Council debates emergency call-in option

Published 11:30 am Saturday, October 4, 2014

FRANKLIN
The Franklin City School Board recently used a new state legislation to have an absent member call in for an important vote back during the summer, and even more recently the Franklin City Council talked about setting up such a policy.

Taylor Williams, who is the attorney for both the city and the school board, said at that meeting the board member in question was simply called via cell phone and was placed on speaker phone near one of the microphones so that she could hear and speak opinions about what was going on for the issues she wished to be counted as present for electronically. This was done after she had stated to the school board why she was absent, and after they accepted her reason, they voted unanimously to allow her to be present.

Williams said that statute, as written, allows each board member two meetings a calendar year in which they can utilize it. As written, there is no policy concerning a long-term illness.

The toughest thing, however, is the vagueness of the definitions of what is an acceptable emergency or personal matter. Council would have to pretty much make a gut decision as it comes up, or sit down and determine before drafting the policy on what would or would not constitute an acceptable reason for not being at council chambers.

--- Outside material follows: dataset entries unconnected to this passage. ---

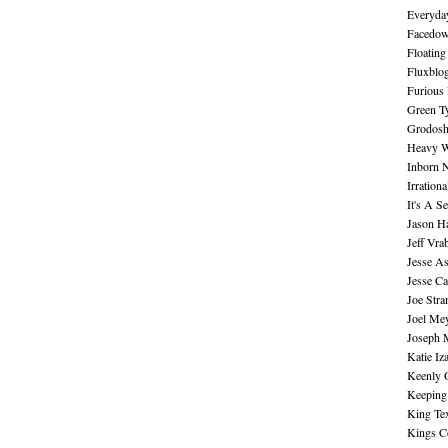
Everyday
Facedo
Floating
Fluxblo
Furious 
Green Ty
Grodos
Heavy W
Inborn 
Irration
It's A S
Jason H
Jeff Vra
Jesse A
Jesse Ca
Joe Str
Joel Me
Joseph 
Katie Iz
Keenly 
Keeping
King Te
Kings C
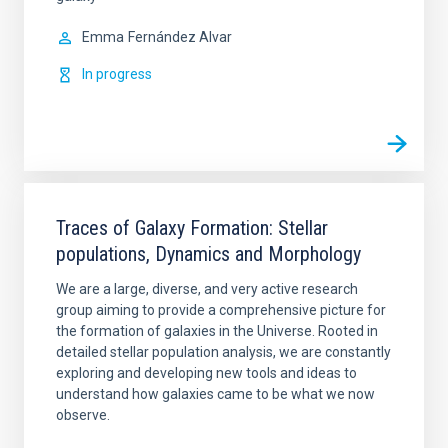
Emma
Fernández Alvar
In progress
Traces of Galaxy Formation: Stellar
populations, Dynamics and Morphology
We are a large, diverse, and very active research
group aiming to provide a comprehensive picture for
the formation of galaxies in the Universe. Rooted in
detailed stellar population analysis, we are constantly
exploring and developing new tools and ideas to
understand how galaxies came to be what we now
observe.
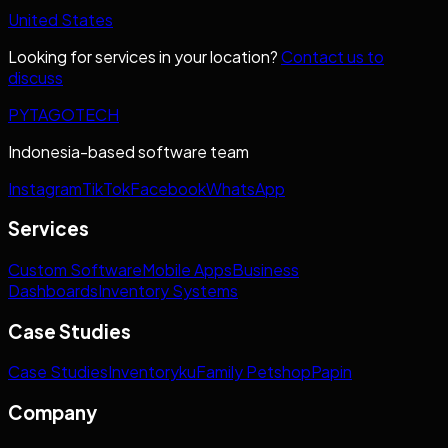
United States
Looking for services in your location?
Contact us to
discuss
PYTAGOTECH
Indonesia-based software team
Instagram
TikTok
Facebook
WhatsApp
Services
Custom Software
Mobile Apps
Business
Dashboards
Inventory Systems
Case Studies
Case Studies
Inventoryku
Family Petshop
Papin
Company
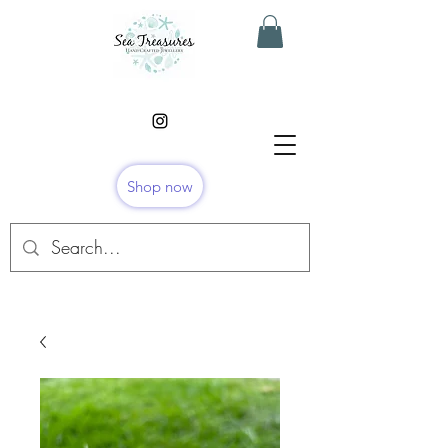
Shop now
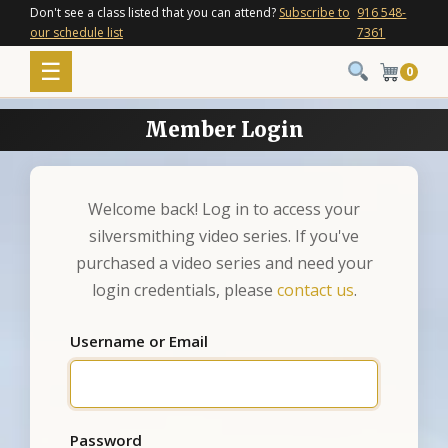
Skip
Don't see a class listed that you can attend?
Subscribe to
916 548-
our schedule list
7361
to
content
Menu
☰
0
Member Login
Welcome back! Log in to access your
silversmithing video series. If you've
purchased a video series and need your
login credentials, please
contact us
.
Username or Email
Password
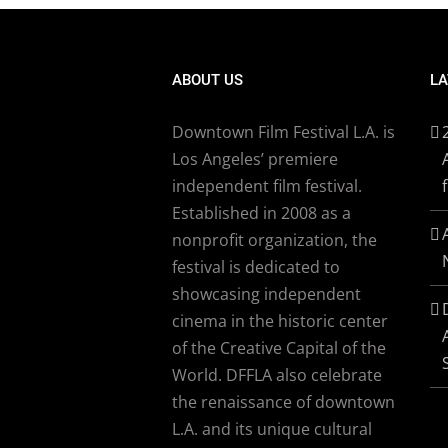
ABOUT US
LA
Downtown Film Festival L.A. is
Los Angeles’ premiere
independent film festival.
Established in 2008 as a
nonprofit organization, the
festival is dedicated to
showcasing independent
cinema in the historic center
of the Creative Capital of the
World. DFFLA also celebrate
the renaissance of downtown
L.A. and its unique cultural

“There is direction in the state code into what constitutes an emergency or personal matter,” Williams said. “There would have to be some guidance to determine what is going to be fair for everybody involved.”

Ward 6 Councilman Frank Rabil said he did think it would be difficult without further defining emergency or personal matter.

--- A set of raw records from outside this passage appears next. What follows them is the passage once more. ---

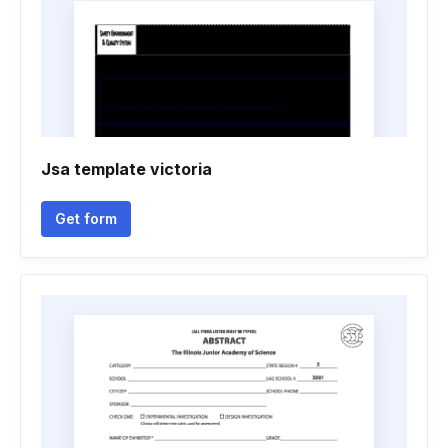
Jsa template victoria
Get form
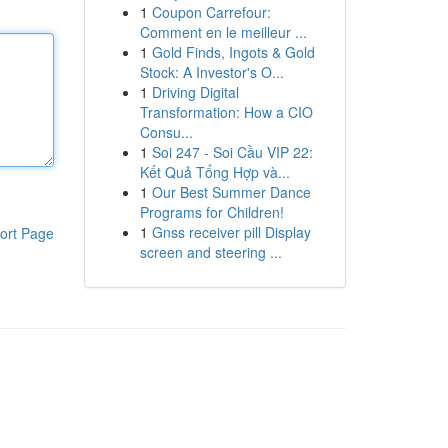
1
Coupon Carrefour:
Comment en le meilleur ...
1
Gold Finds, Ingots & Gold
Stock: A Investor's O...
1
Driving Digital
Transformation: How a CIO
Consu...
1
Soi 247 - Soi Cầu VIP 22:
Kết Quả Tổng Hợp và...
1
Our Best Summer Dance
Programs for Children!
1
Gnss receiver pill Display
ort Page
screen and steering ...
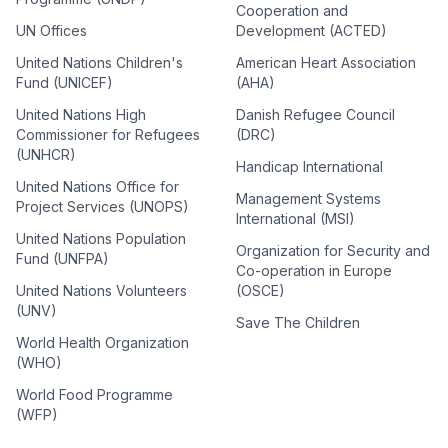
Cooperation and
UN Offices
Development (ACTED)
United Nations Children's
American Heart Association
Fund (UNICEF)
(AHA)
United Nations High
Danish Refugee Council
Commissioner for Refugees
(DRC)
(UNHCR)
Handicap International
United Nations Office for
Management Systems
Project Services (UNOPS)
International (MSI)
United Nations Population
Organization for Security and
Fund (UNFPA)
Co-operation in Europe
United Nations Volunteers
(OSCE)
(UNV)
Save The Children
World Health Organization
(WHO)
World Food Programme
(WFP)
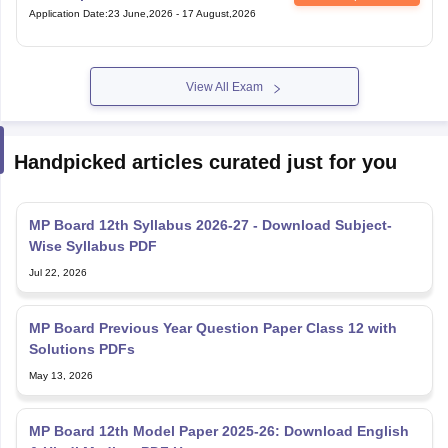
Application Date
:
23 June,2026
-
17 August,2026
View All Exam
Handpicked articles curated just for you
MP Board 12th Syllabus 2026-27 - Download Subject-
Wise Syllabus PDF
Jul 22, 2026
MP Board Previous Year Question Paper Class 12 with
Solutions PDFs
May 13, 2026
MP Board 12th Model Paper 2025-26: Download English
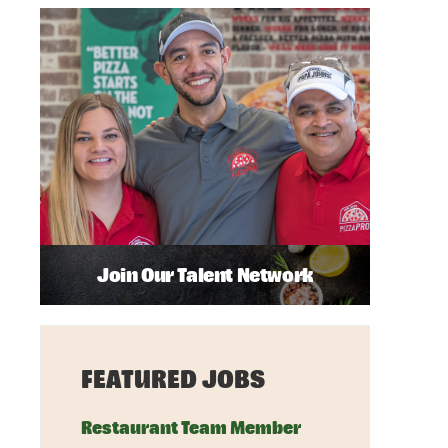
Join Our Talent Network
FEATURED JOBS
Restaurant Team Member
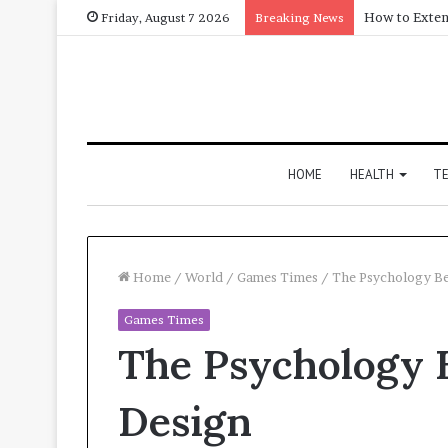
How to Exten
Friday, August 7 2026
Breaking News
HOME
HEALTH
T
Home
/
World
/
Games Times
/
The Psychology Be
Games Times
The Psychology 
Design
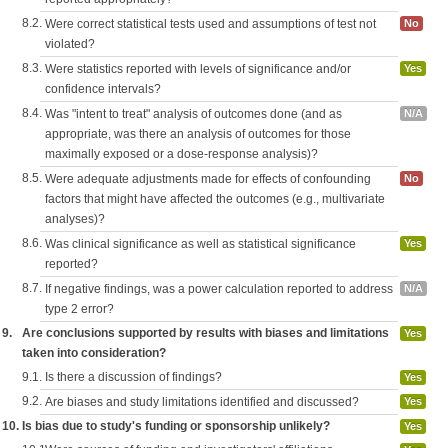
8.2.
Were correct statistical tests used and assumptions of test not
No
violated?
8.3.
Were statistics reported with levels of significance and/or
Yes
confidence intervals?
8.4.
Was "intent to treat" analysis of outcomes done (and as
N/A
appropriate, was there an analysis of outcomes for those
maximally exposed or a dose-response analysis)?
8.5.
Were adequate adjustments made for effects of confounding
No
factors that might have affected the outcomes (e.g., multivariate
analyses)?
8.6.
Was clinical significance as well as statistical significance
Yes
reported?
8.7.
If negative findings, was a power calculation reported to address
N/A
type 2 error?
9.
Are conclusions supported by results with biases and limitations
Yes
taken into consideration?
9.1.
Is there a discussion of findings?
Yes
9.2.
Are biases and study limitations identified and discussed?
Yes
10.
Is bias due to study's funding or sponsorship unlikely?
Yes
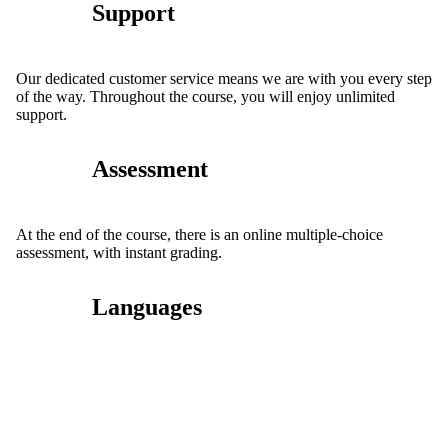
Support
Our dedicated customer service means we are with you every step
of the way. Throughout the course, you will enjoy unlimited
support.
Assessment
At the end of the course, there is an online multiple-choice
assessment, with instant grading.
Languages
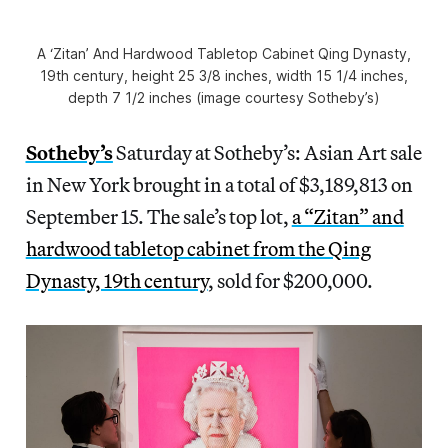
A ‘Zitan’ And Hardwood Tabletop Cabinet Qing Dynasty,
19th century, height 25 3/8 inches, width 15 1/4 inches,
depth 7 1/2 inches (image courtesy Sotheby’s)
Sotheby’s
Saturday at Sotheby’s: Asian Art sale
in New York brought in a total of $3,189,813 on
September 15. The sale’s top lot,
a “Zitan” and
hardwood tabletop cabinet from the Qing
Dynasty, 19th century
, sold for $200,000.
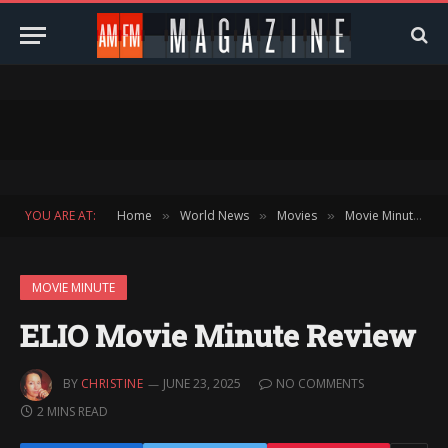
YOU ARE AT:
Home
World News
Movies
Movie Minute
»
»
»
»
MOVIE MINUTE
ELIO Movie Minute Review
BY
CHRISTINE
JUNE 23, 2025
NO COMMENTS
2 MINS READ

“I think it would be a difficult thing for us to sit up here and judge each other without some specificity around that,” he said.

While Ward 2’s Benny Burgess said a cell phone would work, he also knows that cell service is spotty, and he’d prefer a more permanent solution if they were to do it.

Ward 4’s Mona Murphy agreed with both Burgess and Rabil, adding that she didn’t think people would try to abuse it. But if someone did use it, it’d be tough.

“The fact that the body must approve the reason,” Murphy said. “I think that will be a very hard call to disapprove.”

Vice Mayor Barry Cheatham said an emergency situation would be easier to define than personal.

“An emergency situation I think we can work with,” Cheatham said. “But with personal, it could be any reason. Is it because you just want to take a week off? I don’t know.”

Murphy thought that this council had a good enough working relationship that they would be fair with each other on personal reasons.

Ward 5 Councilwoman Mary Hilliard was concerned about picking and choosing what pieces of state legislation to use, and she felt like they ought to adopt it. But Williams eased those concerns by saying that there is nothing to this legislation that obligates council to adopt.

Burgess also worried about the potential for what could happen if council were to decline an absent member’s reasoning for not being present.

“Could they appeal to the attorney general and say we did something wrong?” he asked.

Williams said like any other majority vote that the council passes, that he believes it would be upheld at the state level.

City Manager Randy Martin said he wondered how beneficial this would be.

“This council has operated for a long time without this ability, and it has never been a problem,” he said. “Is this really something you want to do unless it becomes a problem? We have had a situation where a member was out for an extended period of time due to health reasons. But, even with this option in place, I am not sure it would have helped because of his physical capabilities.”

Martin also said he grappled with the idea of what it might do to this council, or a future council, if they are put into a position of having to decide on whether or not their peers’ excuses are valid or not.

“For the most part, attendance has been good, and I don’t see that changing,” he said.

When Mayor Raystine Johnson-Ashburn asked if there was anyone present who did not wish to entertain this option at a future date, no one spoke up. And so, she said that they would put together a work session in October to discuss clarifying emergency and personal excuses for using this statute for participating and voting electronically in a meeting when not physically present at council chambers.